|
|
|
|
|
by 9q9
2254 days ago
|
|
Thanks. How to abstract "hardware primitives" in a way that can be instantiated to many GPU architectures without performance penalty and be useful for higher-level programming is not so clear. How would you, to take an example from the CPU world, fruitfully abstract the CPU's memory model? As far as I'm aware that's not a solved problem in April 2020, and write papers on this subject are still appearing in top conferences . |
|
Unfortunately, this language is from 2007, and the state-of-the art has not really been improved since then (except for the evolution of CUDA proper).
It would be cool for people to work on improving the state of the art, providing languages that are simpler, perform better, or are more high-level than CUDA, without sacrificing anything (i.e. true improvements).

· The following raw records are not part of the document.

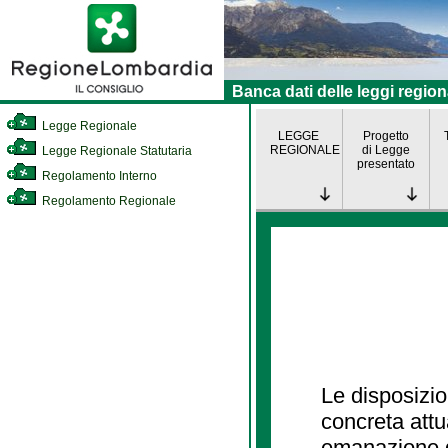
Banca dati delle leggi region
Legge Regionale
LEGGE
Progetto
REGIONALE
di Legge
Legge Regionale Statutaria
presentato
Regolamento Interno
Regolamento Regionale
Le disposizio
concreta att
emanazione d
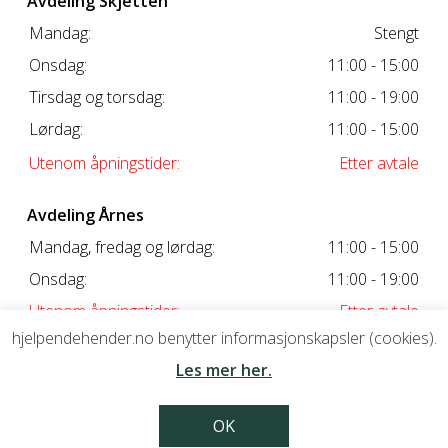
Avdeling Skjetten
Mandag:
Stengt
Onsdag:
11:00 - 15:00
Tirsdag og torsdag:
11:00 - 19:00
Lørdag:
11:00 - 15:00
Utenom åpningstider:
Etter avtale
Avdeling Årnes
Mandag, fredag og lørdag:
11:00 - 15:00
Onsdag:
11:00 - 19:00
Utenom åpningstider:
Etter avtale
hjelpendehender.no benytter informasjonskapsler (cookies).
Les mer her.
OK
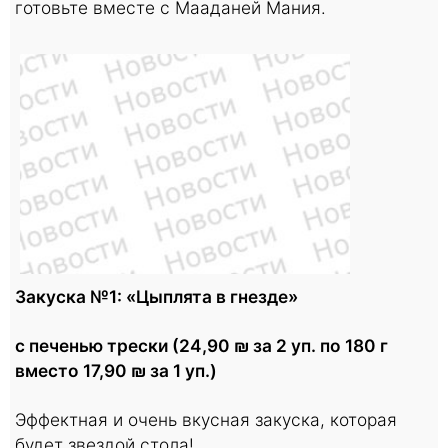
готовьте вместе с Мааданей Мания.
Закуска №1: «Цыплята в гнезде»
с печенью трески (24,90 ₪ за 2 уп. по 180 г
вместо 17,90 ₪ за 1 уп.)
Эффектная и очень вкусная закуска, которая
будет звездой стола!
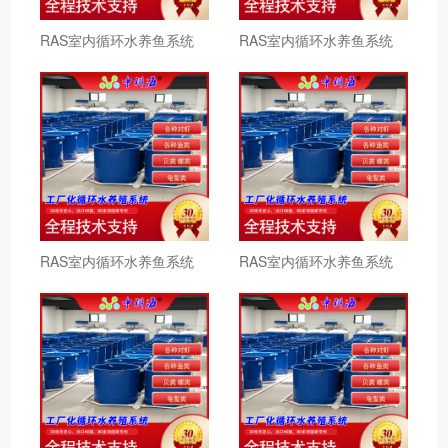
RAS室内循环水养鱼系统
RAS室内循环水养鱼系统
RAS室内循环水养鱼系统
RAS室内循环水养鱼系统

There have been some notable experiments in this regard, e.g., Sequoia for roadrunner scratchpads had very interesting abstraction capabilities over the cache hierarchy, that could have led to a net total improvement over CUDA __shared__ memory.
Most newer languages have the right goal of trying to simplify CUDA, but they end up picking trade-offs that only allow them to do so by sacrificing a lot of performance. That's not an interesting proposition for most CUDA developers - the reason they pick up CUDA is performance, and sacrificing ~5% might be acceptable if the productivity gains are there, but a 20-30% perf loss isn't acceptable - too much money involved.
One can simplify CUDA while retaining performance by restricting a language to GPUs and a particular domain, e.g., computer graphics / gfx shaders or even stencil codes or map-reduce, etc.
However, a lot of the widely advertised languages try to (1) target both GPUs and CPUs, compromising on some minimum common denominator of features, (2) support general-purpose compute kernels, and (3) significantly simplify CUDA, often doing so by just removing the explicit memory transfers, which compromises performance. These languages are quite neat, but they aren't really practical, because they aren't really true improvements over CUDA.
Most companies I work with that use CUDA today are using the state of the art (C++17 or 20 extensions), experimental libraries, drivers, etc. So it isn't hard to sell them into a new technology, _if it is better than what they are already using_.